I am writing a project to study DNA methylation during infection and I want to measure global methylation taking advantage of a cell cytometer equipment.
I've been working on DNA methylation problem long ago. In that era global methylation were measured by other methods, using special HPLC approach, if I'm not mistaken. But I don't read anything about cytometer equipment used for this purposes. But that was long time ago (circa 2008)
However, I`m not sure wheather flow cytometry is enough sensitive to give you a quantitative evaluation of DNA methylation. It depends a lot on the source of your DNA sample. And having worked with it I think you might have many problems in terms of reproducibility.
Vimentin (the molecule described in the paper) might be more expensive than doing a specific methylation PCR.
More sensitive and advanced techniques include bisulfite pyrosequencing, bisulfite mass-array (Sequenom EpiTYPER), bisulfite sequencing (if you have candidate genes those are the best you can use). If you are looking for genome-wide approaches you might consider the 450K Illumina beadcheap, or sequenced-based methods such as RRBS, MeDIpSeq.
If you give me some more info about the samples and the approach I might give you more precise information.

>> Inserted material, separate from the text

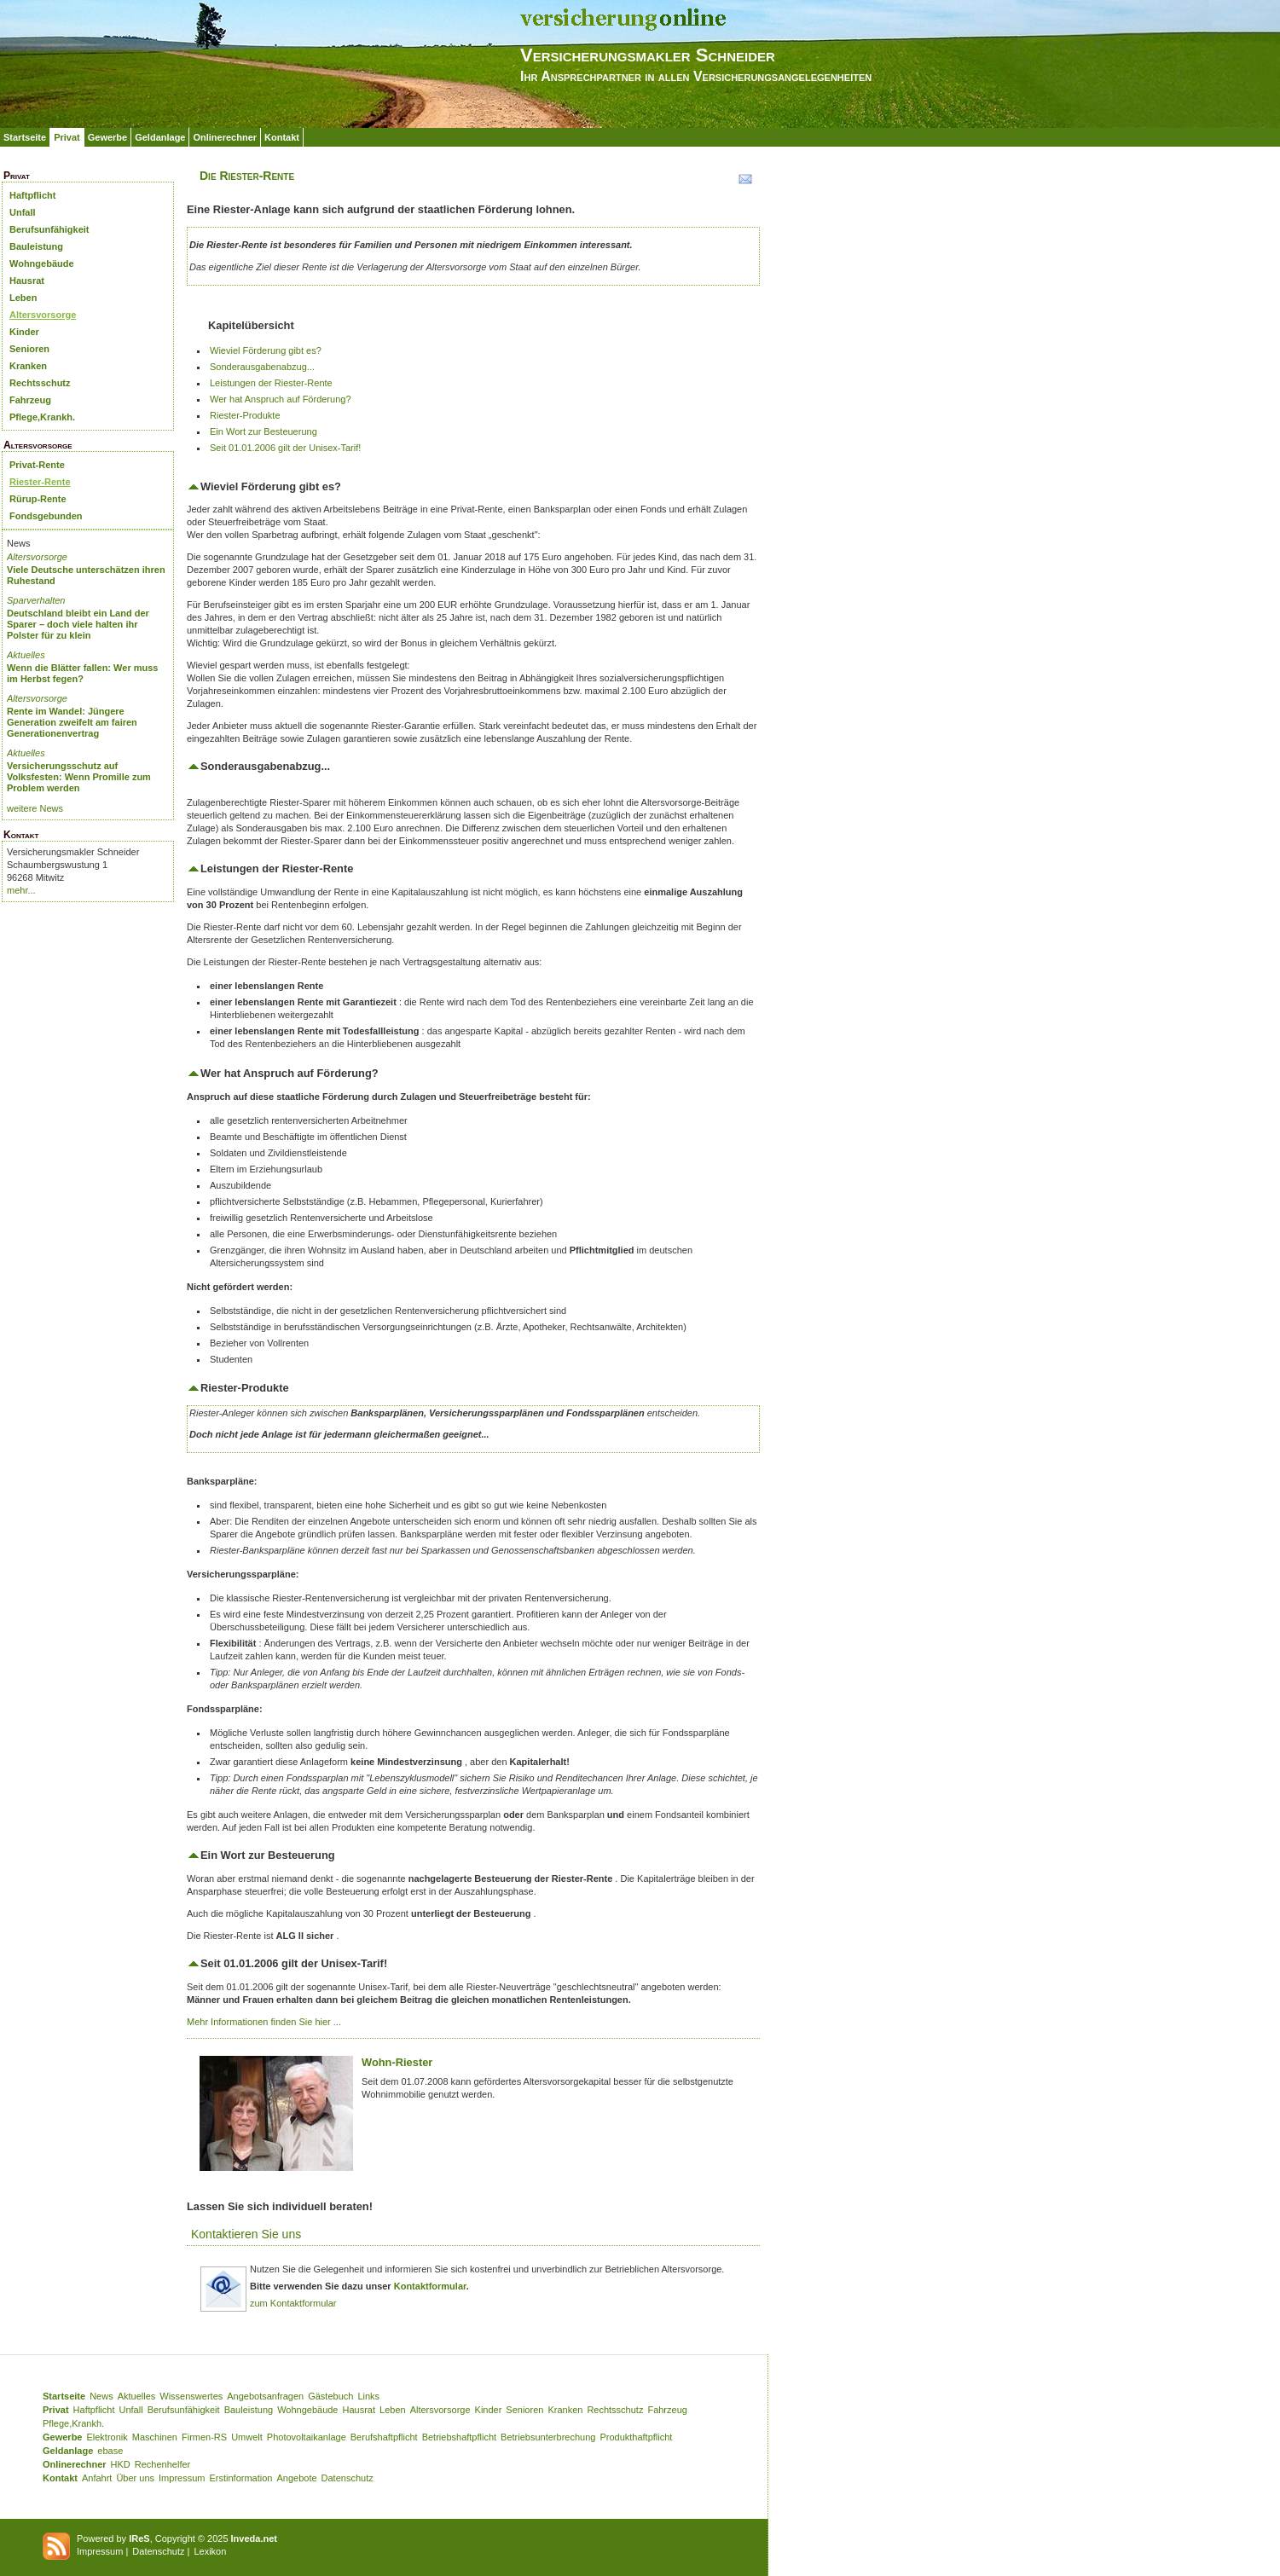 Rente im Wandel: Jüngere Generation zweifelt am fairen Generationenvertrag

I`ve just read "global DNA methylation".. sorry... I can add this: you can use a method called LUMA that works on a pyrosequencer. This will be more reliable and cheaper.
Hi, I was planning to the the flow cytometry analysis of the DNA methylation. The method I was thinking about was based on the Immuno-staining of analysed cells with a monoclonal anti-5MeC then staining with FITC conjugated rabbit anti-mouse secondary antibody and analysed in flow cytometry.
Because I'am working on the tumor samples form the patients and I am not using the cultured cells, I currently use the MS-PRC or BS-PCR methods, or mentioned above HPLC istead of flow cytometry.
I just want to add a comment to the post of Karolina. MS-PCR and BS-PCR are suitable methods when you expect to see relatively huge methylation changes (such as the ones in cancer)..when you want to see smaller differences they are not enough sensitive.
I forgot to mention there`s another method appliable to a rela time PCR, called MethyLight, published from Peter Laird. This is also a quantitative method and very sensitive.
You might want to go for it if you have at least a real time machine.